Anggota DPR RI terpilih dari Fraksi NasDem, Muhammad Farhan memandang jika DPR ingin membuat ataupun merevisi UU atau RUU sedang dalam penundaan pembahasanya harus diliat apakah itu semua memiliki regulasi yang sudah layak dipenuhi.
“Banyak menjadi PR kita kedepan sebagai anggota yang baru khususnya dalam membuat atau merivisi UU apalagi RUU masih ditunda hendaknya harus berpegang pada prinsip-prinsip,” kata Farhan di Kompleks Parlemen, Senin (30/9/2019).
Farhan pun menyebut ada dua prinsip pegangan yang harus dilaksanakan bagi para Anggota DPR jika mau merubah atau merevisi UU. Pertama adalah harus sesuai hukum dan bukan berdasarkan sesuai kemauan sendiri.
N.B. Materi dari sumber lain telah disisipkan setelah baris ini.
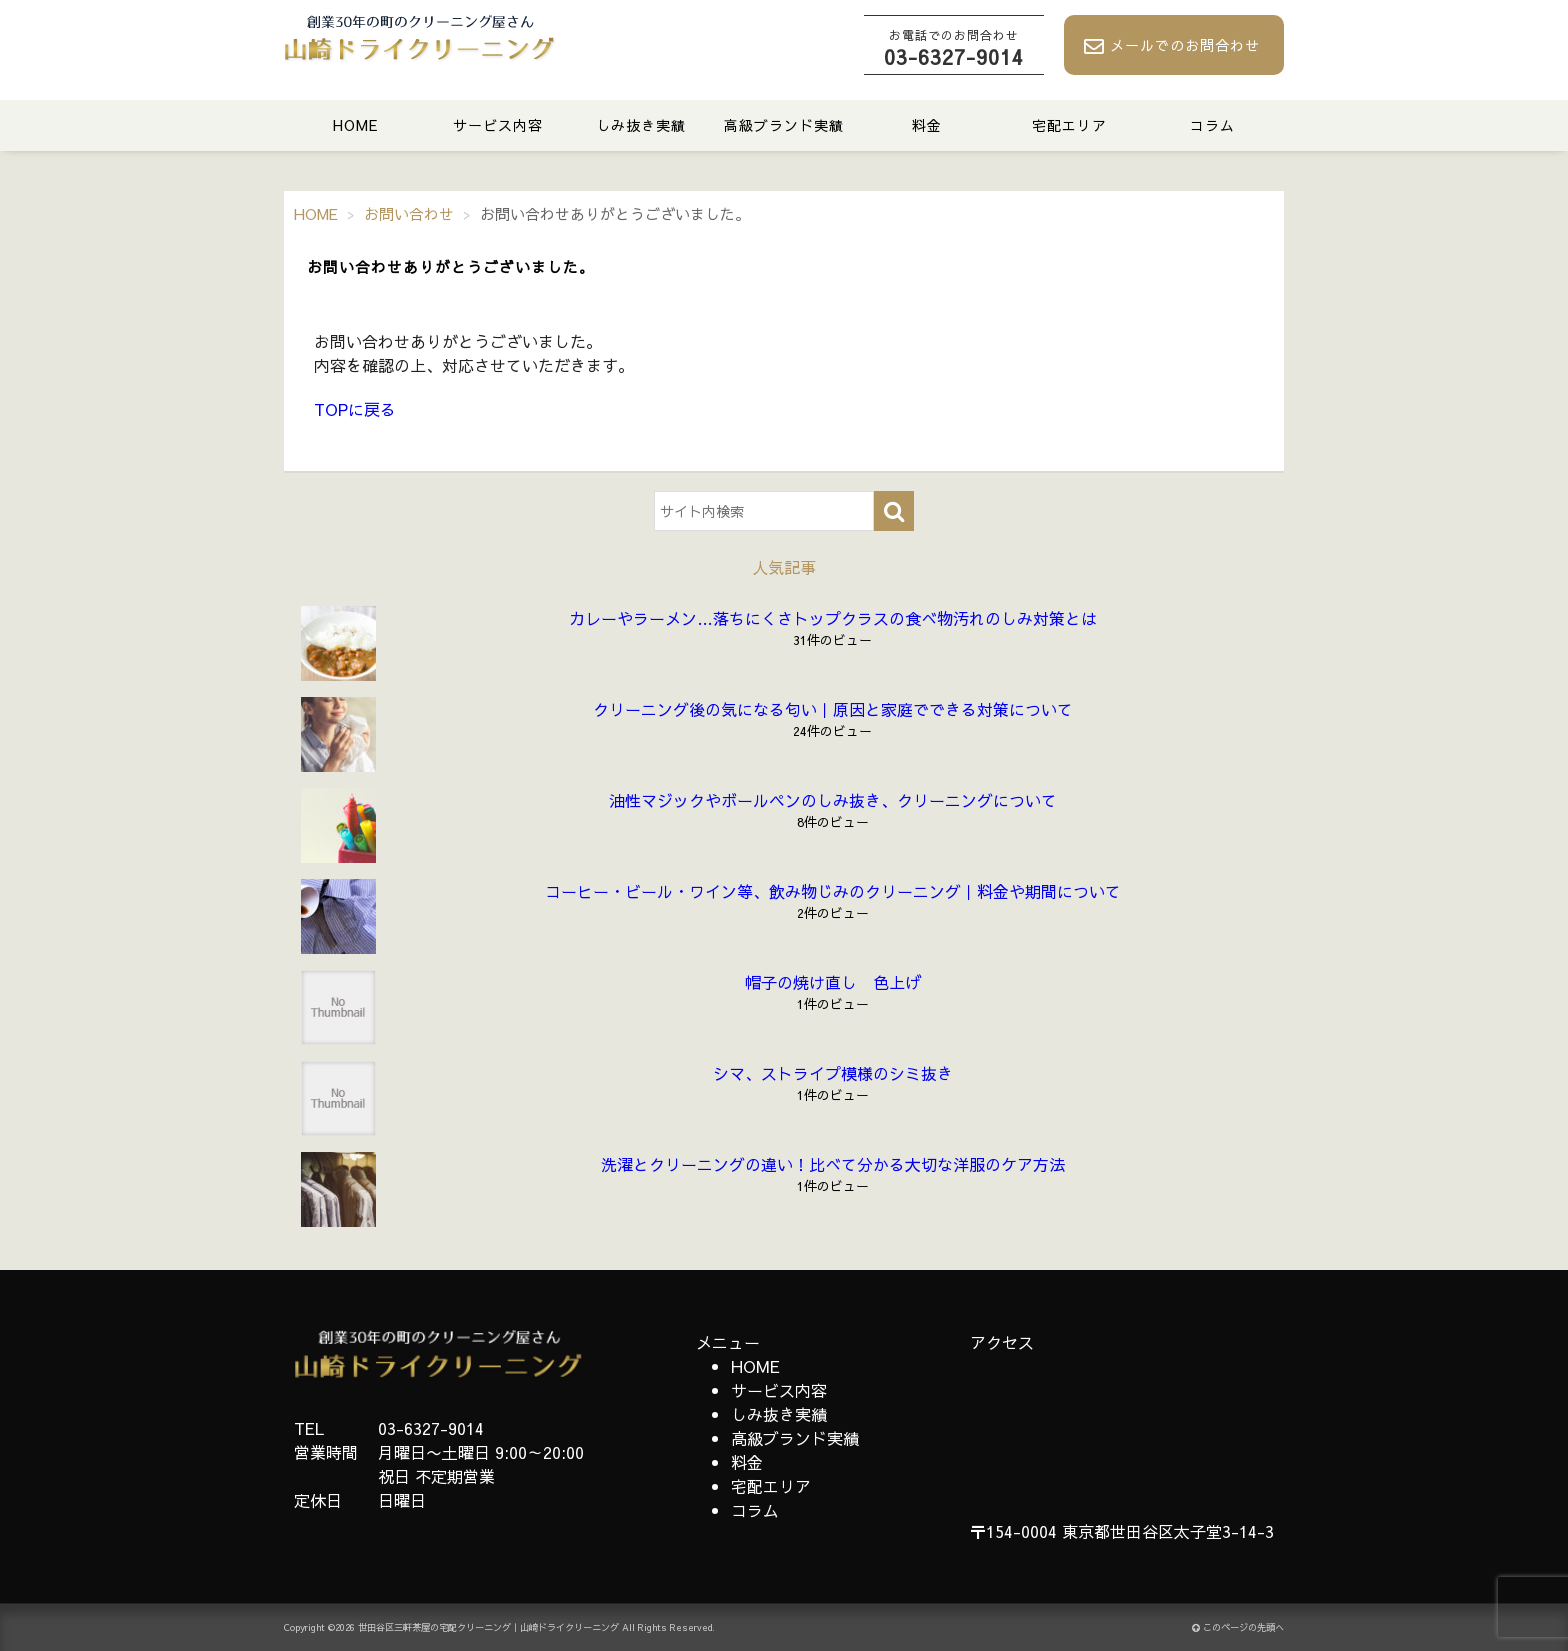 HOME (355, 125)
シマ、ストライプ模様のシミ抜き (833, 1073)
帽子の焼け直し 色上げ (833, 982)
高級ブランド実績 (784, 125)
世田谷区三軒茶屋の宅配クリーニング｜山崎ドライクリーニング (488, 1627)
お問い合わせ (409, 213)
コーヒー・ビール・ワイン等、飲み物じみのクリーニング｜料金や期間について (833, 891)
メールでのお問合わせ (1172, 46)
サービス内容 (498, 125)
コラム (1212, 125)
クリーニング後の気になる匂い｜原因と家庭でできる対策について (833, 709)
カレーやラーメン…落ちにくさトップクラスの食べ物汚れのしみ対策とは (833, 618)
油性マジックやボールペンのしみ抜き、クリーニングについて (833, 800)
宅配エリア (1069, 125)
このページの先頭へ (1238, 1627)
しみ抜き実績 (641, 125)
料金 (927, 125)
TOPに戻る (355, 409)
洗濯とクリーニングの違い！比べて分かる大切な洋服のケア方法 (833, 1164)
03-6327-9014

Kedua, jangan berlebih-lebihan dalam menentukan sikap hukum pemidanaan.
Itu menjadi dua dari sekian prinsip yang harus kita pegang dahulu. Sebelum kita mereview banyaknya UU yang top-top itu,” tegas Farhan yang juga
Sekedar informasi, DPR periode 2014-2019 selesai sudah menyelesaikan beberapa RUU baik sudah menjadi UU sepeerti UU KPK, RUU KUHP, RUU Permasayarakat, RUU Pertembakauan dan RUU Migas.